The bill makes school lunches universally free and protects students from meal denial and stigma while improving funding transparency, but it expands federal/state costs, reduces targeted subsidies for near-poor families, and creates implementation, oversight, and funding-risk trade-offs.
All students in participating schools will receive free lunches every school day, reducing meal-cost barriers for families and ensuring children have daily school meals.
Students in schools with unpaid meal debt will no longer be denied meals or publicly stigmatized because schools are barred from collecting unpaid lunch charges and will be reimbursed for delinquent debt.
Schools will receive a predictable national average payment ($4.86 per free lunch) with CPI-FAFH inflation adjustments, giving meal providers more stable and predictable funding.
Taxpayers and state governments will face substantially higher program costs because universal free lunches expand eligibility, which could require higher taxes or redirect funding from other programs.

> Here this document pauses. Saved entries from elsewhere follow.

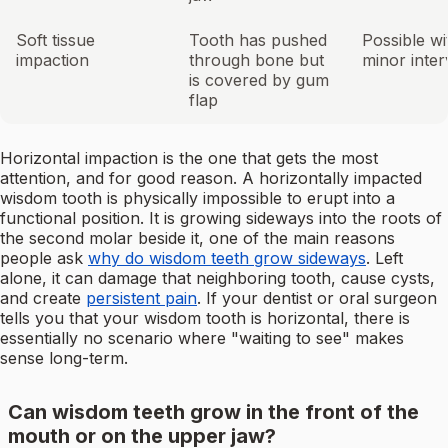
Soft tissue
Tooth has pushed
Possible wi
impaction
through bone but
minor inter
is covered by gum
flap
Horizontal impaction is the one that gets the most
attention, and for good reason. A horizontally impacted
wisdom tooth is physically impossible to erupt into a
functional position. It is growing sideways into the roots of
the second molar beside it, one of the main reasons
people ask
why do wisdom teeth grow sideways
. Left
alone, it can damage that neighboring tooth, cause cysts,
and create
persistent pain
. If your dentist or oral surgeon
tells you that your wisdom tooth is horizontal, there is
essentially no scenario where "waiting to see" makes
sense long-term.
Can wisdom teeth grow in the front of the
mouth or on the upper jaw?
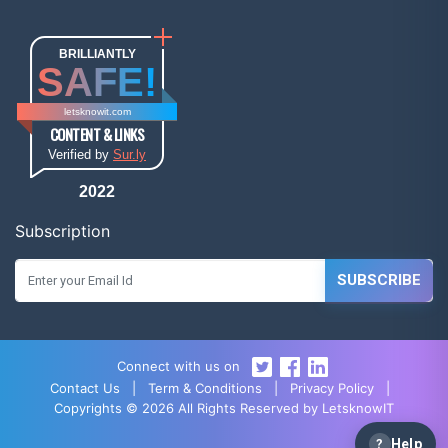
BRILLIANTLY
SAFE!
letsknowit.com
CONTENT & LINKS
Verified by
Sur.ly
2022
Subscription
SUBSCRIBE
Connect with us on
Contact Us
|
Term & Conditions
|
Privacy Policy
|
Copyrights © 2026 All Rights Reserved by LetsknowIT
?
Help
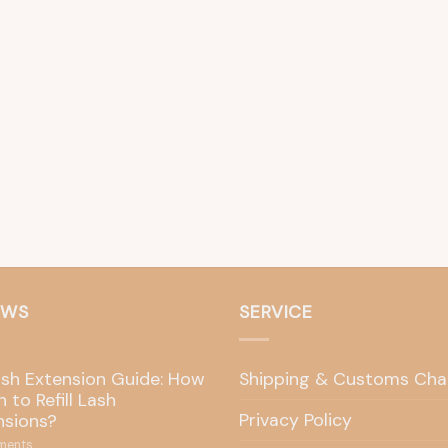
EWS
SERVICE
ash Extension Guide: How
Shipping & Customs Cha
 to Refill Lash
Privacy Policy
nsions?
ents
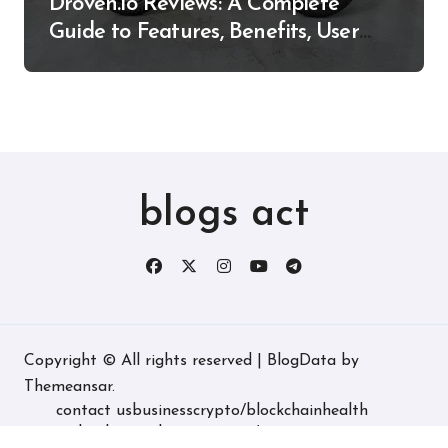
Droven.io Reviews: A Complete
Guide to Features, Benefits, User
Experience, and More
blogs act
Copyright © All rights reserved
|
BlogData
by
Themeansar
.
contact us
business
crypto/blockchain
health
technology
real estate
game/entertainment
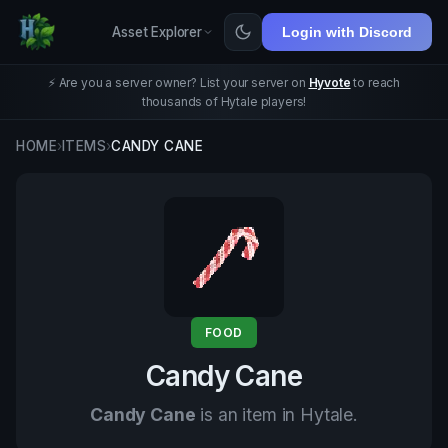
Asset Explorer
Login with Discord
⚡ Are you a server owner? List your server on
Hyvote
to reach
thousands of Hytale players!
HOME
›
ITEMS
›
CANDY CANE
FOOD
Candy Cane
Candy Cane
is an item in Hytale.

Removing reduced-price categories ends targeted subsidized payments for families slightly above poverty thresholds, shifting costs to those families or to schools and reducing targeted assistance for near-poor students.
Tying the payment to CPI-FAFH with a $4.86 base risks undercompensating schools if food and labor costs rise faster than the chosen CPI measure, straining local meal programs.
Based on analysis of 6 sections of legislative text.
Makes all students at participating schools eligible for free lunch, sets a $4.86 baseline payment with CPI adjustments, and reimburses schools for delinquent meal debt.
Introduced February 12, 2026 by S. Raja Krishnamoorthi · Last progress February 12, 2026
Makes all children enrolled in a school that participates in the National School Lunch Program automatically eligible for free lunches, eliminates reduced-price and categorical eligibility rules for lunch, sets a statutory national average payment per free lunch at $4.86 with annual inflation adjustments tied to the CPI for food away from home, and requires USDA to reimburse schools for existing delinquent meal debt and bar schools from collecting unpaid lunch charges. It also mandates data collection on delinquent debt, a GAO evaluation, and authorizes appropriations to carry out the debt-reimbursement program. Most provisions take effect one year after enactment, with some debt-collection protections effective immediately and a specified first payment-rounding date of July 1, 2027.